Summarise concept id counts • OmopSketch

Introduction

In this vignette, we will explore the OmopSketch functions designed to summarise concept use in clinical OMOP tables. Specifically, there are two key functions:

summariseConceptIdCounts(): counts standard concept IDs and their associated source concept IDs in one or more clinical tables.
tableConceptIdCounts(): displays concept count results in a formatted table.

Create a mock cdm

Let’s see an example of these functions. To start with, we will load essential packages and create a mock CDM using the R package omock.

library(OmopSketch)
library(dplyr)
#> 
#> Attaching package: 'dplyr'
#> The following objects are masked from 'package:stats':
#> 
#>     filter, lag
#> The following objects are masked from 'package:base':
#> 
#>     intersect, setdiff, setequal, union
library(omock)

cdm <- mockCdmFromDataset(datasetName = "GiBleed", source = "duckdb")
#> ℹ Loading bundled GiBleed tables from package data.
#> ℹ Adding drug_strength table.
#> ℹ Creating local <cdm_reference> object.
#> ℹ Inserting <cdm_reference> into duckdb.

cdm
#> 
#> ── # OMOP CDM reference (duckdb) of GiBleed ────────────────────────────────────
#> • omop tables: care_site, cdm_source, concept, concept_ancestor, concept_class,
#> concept_relationship, concept_synonym, condition_era, condition_occurrence,
#> cost, death, device_exposure, domain, dose_era, drug_era, drug_exposure,
#> drug_strength, fact_relationship, location, measurement, metadata, note,
#> note_nlp, observation, observation_period, payer_plan_period, person,
#> procedure_occurrence, provider, relationship, source_to_concept_map, specimen,
#> visit_detail, visit_occurrence, vocabulary
#> • cohort tables: -
#> • achilles tables: -
#> • other tables: -

Summarise concept level counts

We now use the summariseConceptIdCounts() function from the OmopSketch package to retrieve counts for each standard concept ID and name, together with the associated source concept ID, source concept name, standard vocabulary, and source vocabulary.

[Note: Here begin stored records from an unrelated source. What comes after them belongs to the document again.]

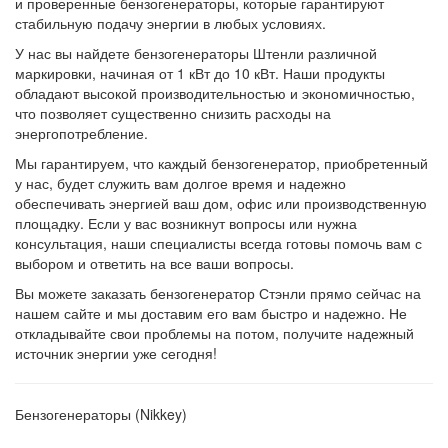
и проверенные бензогенераторы, которые гарантируют
стабильную подачу энергии в любых условиях.
У нас вы найдете бензогенераторы Штенли различной
маркировки, начиная от 1 кВт до 10 кВт. Наши продукты
обладают высокой производительностью и экономичностью,
что позволяет существенно снизить расходы на
энергопотребление.
Мы гарантируем, что каждый бензогенератор, приобретенный
у нас, будет служить вам долгое время и надежно
обеспечивать энергией ваш дом, офис или производственную
площадку. Если у вас возникнут вопросы или нужна
консультация, наши специалисты всегда готовы помочь вам с
выбором и ответить на все ваши вопросы.
Вы можете заказать бензогенератор Стэнли прямо сейчас на
нашем сайте и мы доставим его вам быстро и надежно. Не
откладывайте свои проблемы на потом, получите надежный
источник энергии уже сегодня!
Бензогенераторы (Nikkey)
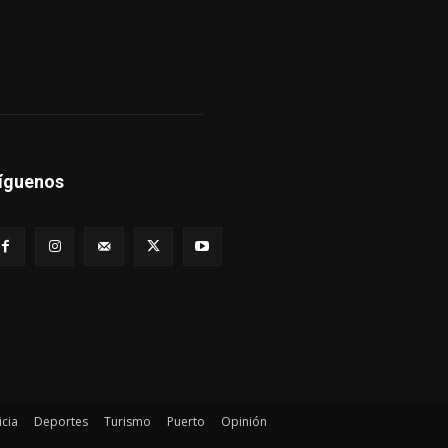
íguenos
icia
Deportes
Turismo
Puerto
Opinión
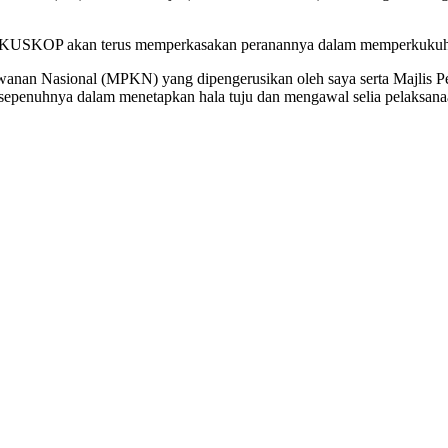
, KUSKOP akan terus memperkasakan peranannya dalam memperkukuh
sahawanan Nasional (MPKN) yang dipengerusikan oleh saya serta M
 sepenuhnya dalam menetapkan hala tuju dan mengawal selia pelaksan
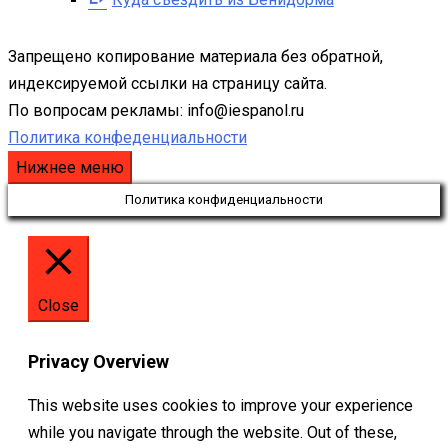
Запрещено копирование материала без обратной,
индексируемой ссылки на страницу сайта.
По вопросам рекламы: info@iespanol.ru
Политика конфеденциальности
Нижнее меню
Политика конфиденциальности
Close
Privacy Overview
This website uses cookies to improve your experience
while you navigate through the website. Out of these,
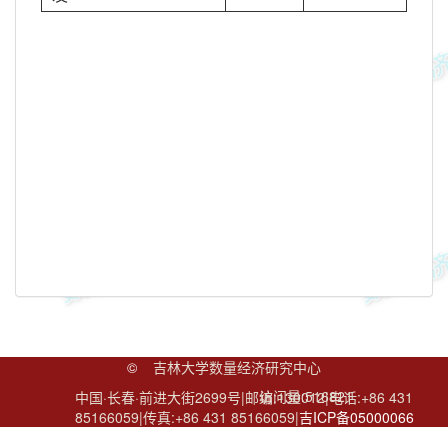
©
吉林大学数量经济研究中心
访问量:
516821
中国·长春·前进大街2699号|邮编:130012|电话:+86 431
85166059|传真:+86 431 85166059|
吉ICP备05000066
号
|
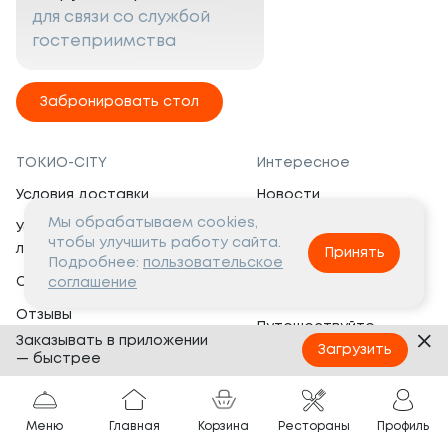
для связи со службой
гостеприимства
Забронировать стол
ТОКИО-CITY
Интересное
Условия доставки
Новости
Мы обрабатываем cookies,
Условия программы
Вакансии
чтобы улучшить работу сайта.
лояльности
Принять
Социальная жизнь
Подробнее:
пользовательское
Сертификаты
соглашение
Это интересно
Отзывы
Путешествуйте
Заказывать в приложении
Банкеты
с ТОКИО-CITY
Загрузить
— быстрее
О компании
Партнёрам
Вопросы и ответы
Меню
Главная
Корзина
Рестораны
Профиль
Франшиза
Юридическая информация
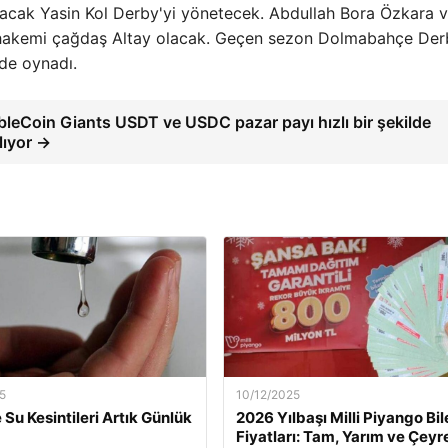
acak Yasin Kol Derby'yi yönetecek. Abdullah Bora Özkara 
n 4. hakemi çağdaş Altay olacak. Geçen sezon Dolmabahçe De
 de oynadı.
bleCoin Giants USDT ve USDC pazar payı hızlı bir şekilde
lıyor →
5
10/12/2025
 Su Kesintileri Artık Günlük
2026 Yılbaşı Milli Piyango Bil
Fiyatları: Tam, Yarım ve Çeyr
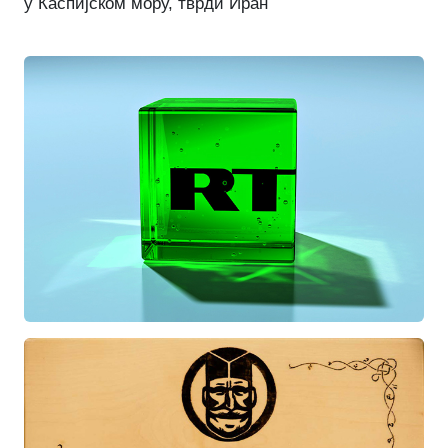
у Каспијском мору, тврди Иран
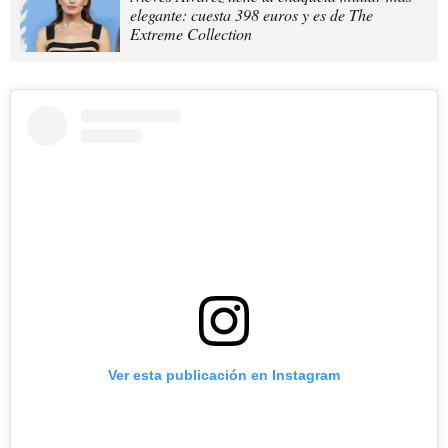
elegante: cuesta 398 euros y es de The
Extreme Collection
Ver esta publicación en Instagram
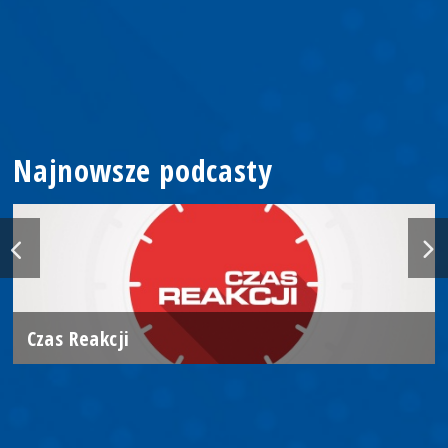
Najnowsze podcasty
Czas Reakcji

summariseConceptIdCounts(cdm = cdm, omopTableName = "drug_exposure") |>
  select(group_level, variable_name, variable_level, estimate_name, estimate_value, additional_name, additional_level) |>
  glimpse()
#> Rows: 113
#> Columns: 7
#> $ group_level      <chr> "drug_exposure", "drug_exposure", "drug_exposure", "d…
#> $ variable_name    <chr> "Aspirin 81 MG Oral Tablet", "hepatitis A vaccine, ad…
#> $ variable_level   <chr> "19059056", "40213296", "40213227", "40173590", "1912…
#> $ estimate_name    <chr> "count_records", "count_records", "count_records", "c…
#> $ estimate_value   <chr> "4380", "3211", "7430", "129", "1056", "1719", "306",…
#> $ additional_name  <chr> "source_concept_id &&& source_concept_name &&& standa…
#> $ additional_level <chr> "19059056 &&& Aspirin 81 MG Oral Tablet &&& RxNorm &&…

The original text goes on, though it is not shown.